▸ **EXERCISE DETAILS**: Go through the data line by line and count the lines that hold "jangle". Reply with the total only.

▸ **EXERCISE DATA**:
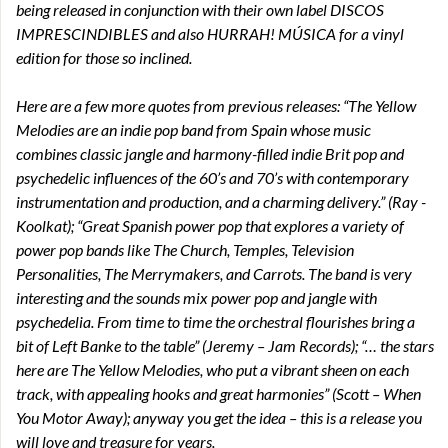
being released in conjunction with their own label DISCOS
IMPRESCINDIBLES and also HURRAH! MÚSICA for a vinyl
edition for those so inclined.
Here are a few more quotes from previous releases: “The Yellow
Melodies are an indie pop band from Spain whose music
combines classic jangle and harmony-filled indie Brit pop and
psychedelic influences of the 60’s and 70’s with contemporary
instrumentation and production, and a charming delivery.” (Ray -
Koolkat); “Great Spanish power pop that explores a variety of
power pop bands like The Church, Temples, Television
Personalities, The Merrymakers, and Carrots. The band is very
interesting and the sounds mix power pop and jangle with
psychedelia. From time to time the orchestral flourishes bring a
bit of Left Banke to the table” (Jeremy – Jam Records); “… the stars
here are The Yellow Melodies, who put a vibrant sheen on each
track, with appealing hooks and great harmonies” (Scott – When
You Motor Away); anyway you get the idea – this is a release you
will love and treasure for years.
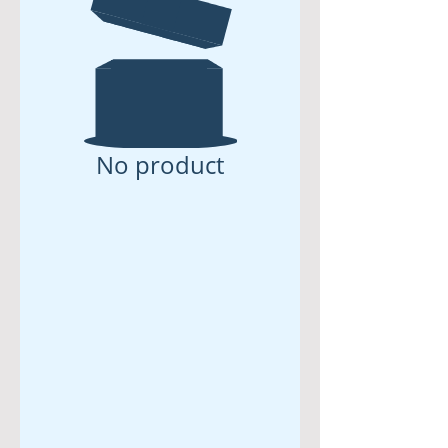
No product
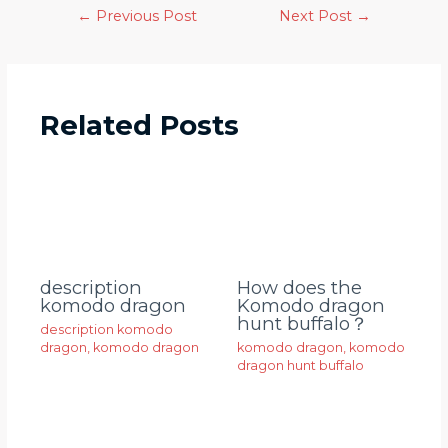
←
Previous Post
Next Post
→
Related Posts
description
How does the
komodo dragon
Komodo dragon
hunt buffalo？
description komodo
dragon
,
komodo dragon
komodo dragon
,
komodo
dragon hunt buffalo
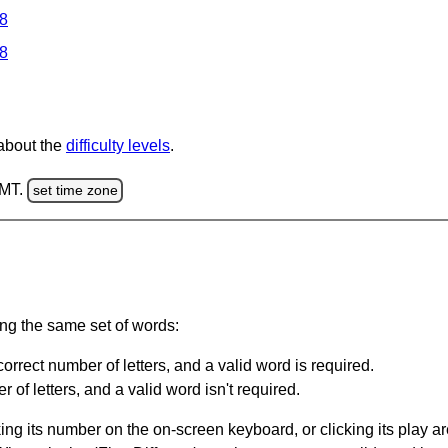
 8
 8
 about the
difficulty levels
.
GMT.
set time zone
ing the same set of words:
orrect number of letters, and a valid word is required.
of letters, and a valid word isn't required.
king its number on the on-screen keyboard, or clicking its play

▸ **FINISHED TASK**: 2